━━ Material provided
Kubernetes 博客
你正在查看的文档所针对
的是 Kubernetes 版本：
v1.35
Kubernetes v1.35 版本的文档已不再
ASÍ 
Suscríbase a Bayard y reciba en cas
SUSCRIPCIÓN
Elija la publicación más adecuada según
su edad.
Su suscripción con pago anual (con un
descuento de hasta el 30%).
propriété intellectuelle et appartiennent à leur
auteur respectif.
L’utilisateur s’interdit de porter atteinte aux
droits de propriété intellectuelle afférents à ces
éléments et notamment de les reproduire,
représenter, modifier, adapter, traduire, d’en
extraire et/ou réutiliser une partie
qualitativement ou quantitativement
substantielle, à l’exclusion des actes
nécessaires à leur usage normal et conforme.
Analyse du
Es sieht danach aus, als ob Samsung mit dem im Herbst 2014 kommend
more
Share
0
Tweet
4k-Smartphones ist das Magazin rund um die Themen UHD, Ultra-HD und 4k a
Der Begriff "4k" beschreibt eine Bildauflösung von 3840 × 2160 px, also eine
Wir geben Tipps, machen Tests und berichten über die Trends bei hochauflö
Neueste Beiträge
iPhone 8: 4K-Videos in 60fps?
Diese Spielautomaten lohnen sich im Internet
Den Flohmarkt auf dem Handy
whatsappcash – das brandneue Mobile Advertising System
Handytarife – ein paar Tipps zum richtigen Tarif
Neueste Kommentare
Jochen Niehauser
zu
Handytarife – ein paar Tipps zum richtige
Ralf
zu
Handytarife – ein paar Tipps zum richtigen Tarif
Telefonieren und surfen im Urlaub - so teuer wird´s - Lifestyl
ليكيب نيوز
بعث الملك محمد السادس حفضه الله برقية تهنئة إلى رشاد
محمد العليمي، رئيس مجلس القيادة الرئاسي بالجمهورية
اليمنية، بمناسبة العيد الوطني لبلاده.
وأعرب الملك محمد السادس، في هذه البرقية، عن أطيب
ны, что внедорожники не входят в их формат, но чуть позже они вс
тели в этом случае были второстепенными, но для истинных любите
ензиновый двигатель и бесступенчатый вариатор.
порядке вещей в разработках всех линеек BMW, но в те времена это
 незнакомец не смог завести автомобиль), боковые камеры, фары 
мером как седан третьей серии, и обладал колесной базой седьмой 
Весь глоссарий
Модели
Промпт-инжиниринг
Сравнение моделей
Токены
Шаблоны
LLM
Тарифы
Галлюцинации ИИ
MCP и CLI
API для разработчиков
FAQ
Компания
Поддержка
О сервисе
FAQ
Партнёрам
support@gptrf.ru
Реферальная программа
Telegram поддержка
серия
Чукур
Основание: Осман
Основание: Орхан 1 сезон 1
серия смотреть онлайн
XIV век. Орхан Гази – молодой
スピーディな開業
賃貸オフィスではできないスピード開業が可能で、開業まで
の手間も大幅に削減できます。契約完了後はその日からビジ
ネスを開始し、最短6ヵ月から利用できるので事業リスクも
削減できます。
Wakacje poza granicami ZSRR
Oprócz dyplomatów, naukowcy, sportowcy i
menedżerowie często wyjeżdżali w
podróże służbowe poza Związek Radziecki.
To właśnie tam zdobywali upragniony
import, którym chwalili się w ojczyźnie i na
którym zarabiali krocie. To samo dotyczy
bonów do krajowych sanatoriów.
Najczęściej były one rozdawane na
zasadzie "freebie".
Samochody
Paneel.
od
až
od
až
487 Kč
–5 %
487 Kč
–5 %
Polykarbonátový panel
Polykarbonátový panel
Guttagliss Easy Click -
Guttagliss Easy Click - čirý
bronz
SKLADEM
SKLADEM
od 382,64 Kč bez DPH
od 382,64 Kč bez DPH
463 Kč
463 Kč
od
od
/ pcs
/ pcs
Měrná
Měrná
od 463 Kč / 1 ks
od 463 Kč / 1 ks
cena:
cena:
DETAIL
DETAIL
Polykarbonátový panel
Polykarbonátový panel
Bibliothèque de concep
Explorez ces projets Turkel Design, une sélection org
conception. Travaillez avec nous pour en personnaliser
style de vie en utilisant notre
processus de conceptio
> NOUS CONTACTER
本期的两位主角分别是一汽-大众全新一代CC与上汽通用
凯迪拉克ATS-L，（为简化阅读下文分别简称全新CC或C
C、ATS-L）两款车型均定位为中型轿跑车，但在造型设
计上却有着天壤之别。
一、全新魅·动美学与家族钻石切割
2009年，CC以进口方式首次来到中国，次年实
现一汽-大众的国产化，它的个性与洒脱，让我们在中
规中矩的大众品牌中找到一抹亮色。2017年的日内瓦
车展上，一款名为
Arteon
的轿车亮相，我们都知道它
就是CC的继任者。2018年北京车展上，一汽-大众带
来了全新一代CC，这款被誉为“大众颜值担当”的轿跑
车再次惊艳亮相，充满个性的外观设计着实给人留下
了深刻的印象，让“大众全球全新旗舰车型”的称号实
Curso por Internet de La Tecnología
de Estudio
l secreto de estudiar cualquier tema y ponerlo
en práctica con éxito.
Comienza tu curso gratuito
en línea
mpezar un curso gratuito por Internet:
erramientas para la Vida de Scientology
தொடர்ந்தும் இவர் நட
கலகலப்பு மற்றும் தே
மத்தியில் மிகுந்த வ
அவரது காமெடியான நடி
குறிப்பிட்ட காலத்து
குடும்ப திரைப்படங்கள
━━━━
» **Assignment**
Exactly the lines from the one containing "Explorez ces projets" through the last line of the records are to be transcribed, both endpoints included.

» **Solution**
Explorez ces projets Turkel Design, une sélection org
conception. Travaillez avec nous pour en personnaliser
style de vie en utilisant notre
processus de conceptio
> NOUS CONTACTER
本期的两位主角分别是一汽-大众全新一代CC与上汽通用
凯迪拉克ATS-L，（为简化阅读下文分别简称全新CC或C
C、ATS-L）两款车型均定位为中型轿跑车，但在造型设
计上却有着天壤之别。
一、全新魅·动美学与家族钻石切割
2009年，CC以进口方式首次来到中国，次年实
现一汽-大众的国产化，它的个性与洒脱，让我们在中
规中矩的大众品牌中找到一抹亮色。2017年的日内瓦
车展上，一款名为
Arteon
的轿车亮相，我们都知道它
就是CC的继任者。2018年北京车展上，一汽-大众带
来了全新一代CC，这款被誉为“大众颜值担当”的轿跑
车再次惊艳亮相，充满个性的外观设计着实给人留下
了深刻的印象，让“大众全球全新旗舰车型”的称号实
Curso por Internet de La Tecnología
de Estudio
l secreto de estudiar cualquier tema y ponerlo
en práctica con éxito.
Comienza tu curso gratuito
en línea
mpezar un curso gratuito por Internet:
erramientas para la Vida de Scientology
தொடர்ந்தும் இவர் நட
கலகலப்பு மற்றும் தே
மத்தியில் மிகுந்த வ
அவரது காமெடியான நடி
குறிப்பிட்ட காலத்து
குடும்ப திரைப்படங்கள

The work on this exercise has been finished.